Mesmo morando próximos um do outro, com o início da quarentena, sentiram que seria muito difícil permanecer separados por muitos dias. “No começo da quarentena criamos uma dinâmica de evitar circulação. Então, eu ficava uma semana na minha casa e outra na casa dele. Ou, às vezes, uma ou duas semanas separados. Isso estava sendo bastante difícil. Foi quando a gente decidiu passar o período da quarentena junto na mesma casa e também para evitar circulação e não se colocar em risco”, conta Caroline.
Por incrível que pareça, uma das maiores dificuldades dos dois é encontrar brechas de tempo para estar junto na rotina da quarentena.
“Temos feito muitas coisas, e, às vezes, acontece de estar com uma pessoa que você ama, debaixo do mesmo teto e não sobra tempo para estar junto com qualidade”, é o que reflete Caroline.
Ambos são universitários e trabalham em um grupo de teatro, o Pandora, e precisam correr contra ao tempo para se candidatar em editais, uma vez que a vida de artista ficou também na incerteza diante da pandemia.
“Nesse momento, temos buscado se redescobrir dentro da nossa profissão. Como que se faz teatro em um momento de distanciamento social? Acho que descobrir essas estratégias tem sido um grande desafio”, aponta Caroline.
O setor cultural chega a corresponder a 2,64% do PIB (Produto Interno Bruto), conforme o “Atlas Econômico da Cultura Brasileira”, lançado pelo Ministério da Cultura em 2017. Estima-se que o prejuízo provocado pelos cancelamentos da quarentena ultrapasse os R$100 bilhões
“A pandemia mostrou como as políticas públicas voltadas à periferia são escassas. Muitos editais já foram cancelados e outros são por meio de iniciativas privadas. Nesse contexto, precisamos de mais políticas públicas. Se não for por meio de doações, sindicatos e cooperativas, alguns artistas não vão conseguir se manter. A gente tem se mantido com dinheiro próprio do fundo do grupo que trabalhamos. Nossa única solução neste momento”.
São 72 km ida e volta
Lívia Lima, 33, jornalista, Artur Alvim, zona leste, Bruno Pavan, 32, jornalista, mora em Interlagos, zona sul de SP
Lívia e Bruno moram a 72 km de distância um do outro
©Arquivo pessoal
“Nos conhecemos em uma balada, cada um estava com seu grupo de amigos. Bruno me adicionou no Facebook para pedir uma entrevista sobre o Nós para o jornal que trabalhava (Brasil de Fato). Após dois anos a gente começou a conversar mais pela internet por causa do show do Rolling Stones que tínhamos ido”, conta Lívia, também uma das jornalistas fundadoras do Nós.

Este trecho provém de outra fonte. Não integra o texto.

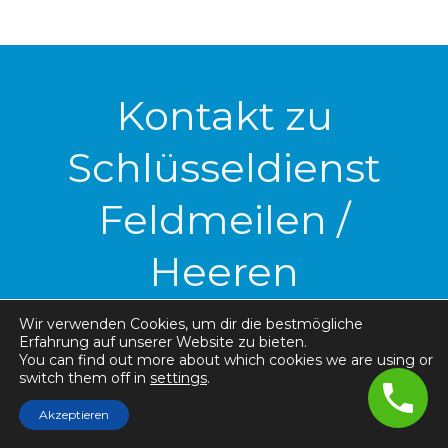
Kontakt zu
Schlüsseldienst
Feldmeilen /
Heeren
Wir verwenden Cookies, um dir die bestmögliche
Ob Türöffnung, Schlosswechsel oder
Erfahrung auf unserer Website zu bieten.
You can find out more about which cookies we are using or
Sicherheitsberatung – der Schlüsseldienst
switch them off in
settings
.
Feldmeilen / Heeren ist rund um die Uhr für
Akzeptieren
Sie da. Sie erreichen uns schnell und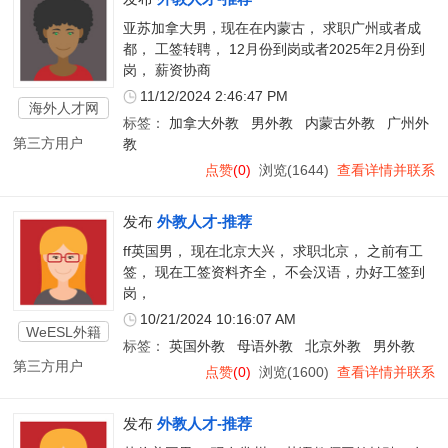
亚苏加拿大男，现在在内蒙古， 求职广州或者成
都， 工签转聘， 12月份到岗或者2025年2月份到
岗， 薪资协商
11/12/2024 2:46:47 PM
海外人才网
标签：
加拿大外教
男外教
内蒙古外教
广州外
第三方用户
教
点赞
(0)
浏览(1644)
查看详情并联系
发布
外教人才-推荐
ff英国男， 现在北京大兴， 求职北京， 之前有工
签， 现在工签资料齐全， 不会汉语，办好工签到
岗，
10/21/2024 10:16:07 AM
WeESL外籍
标签：
英国外教
母语外教
北京外教
男外教
教师
第三方用户
点赞
(0)
浏览(1600)
查看详情并联系
发布
外教人才-推荐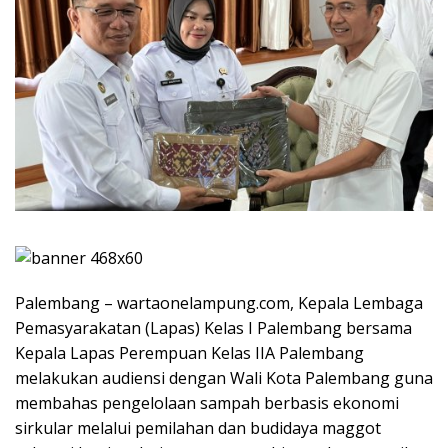
Palembang – wartaonelampung.com, Kepala Lembaga
Pemasyarakatan (Lapas) Kelas I Palembang bersama
Kepala Lapas Perempuan Kelas IIA Palembang
melakukan audiensi dengan Wali Kota Palembang guna
membahas pengelolaan sampah berbasis ekonomi
sirkular melalui pemilahan dan budidaya maggot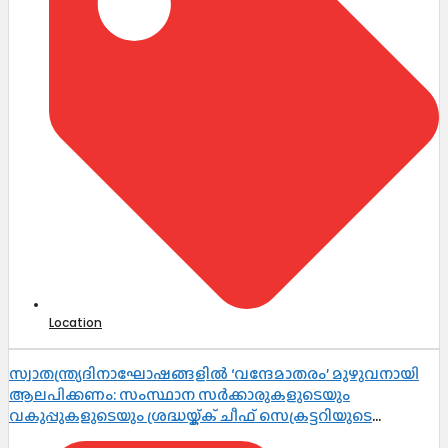
Location
സ്വാതന്ത്ര്യദിനാഘോഷങ്ങളിൽ ‘വന്ദേമാതരം’ മുഴുവനായി
ആലപിക്കണം: സംസ്ഥാന സർക്കാരുകളുടെയും
വകുപ്പുകളുടെയും ശ്രദ്ധയ്ക്ക് ചീഫ് സെക്രട്ടറിയുടെ
നിർദ്ദേശം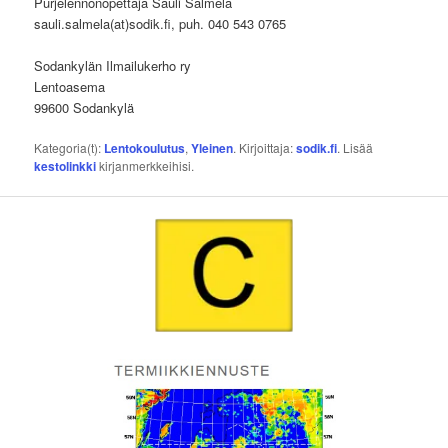
Purjelennonopettaja Sauli Salmela
sauli.salmela(at)sodik.fi, puh. 040 543 0765
Sodankylän Ilmailukerho ry
Lentoasema
99600 Sodankylä
Kategoria(t):
Lentokoulutus
,
Yleinen
. Kirjoittaja:
sodik.fi
. Lisää
kestolinkki
kirjanmerkkeihisi.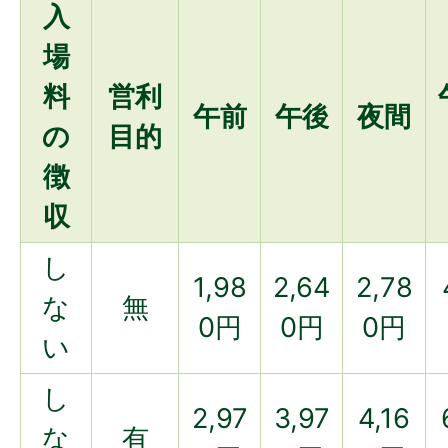
入
場
料
営利
午前
午後
夜間
の
目的
徴
収
し
1,98
2,64
2,78
な
無
0円
0円
0円
い
し
2,97
3,97
4,16
な
有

Mas foi a paixão pelo time do coração, o Corinthians, que começaram a sair, logo após um jogo do alvinegro Paulista na Arena Itaquerão.
Para Lívia e Bruno, o mais difícil de morar longe é perder um pouco da convivência diária de um casal. “Antes da pandemia já era difícil, a gente se encontrava só no fim de semana. Com a quarentena, a única forma da gente se ver é indo um na casa do outro”, relatam. Da zona sul até a zona leste são 72 km somando ida e volta.
O casal tem feito, então, um revezamento com todos os cuidados necessários. A cada final de semana um se desloca para a casa do outro.
“É difícil, mas ainda acho que temos sorte, porque temos privilégio de termos carro e podermos fazer esse percurso em segurança, do contrário, não sei se íamos conseguir nos ver durante esse período. Nos sentimos seguros porque cada um está trabalhando em sua casa, em isolamento, então não estamos colocando um ao outro em risco”, narra Lívia.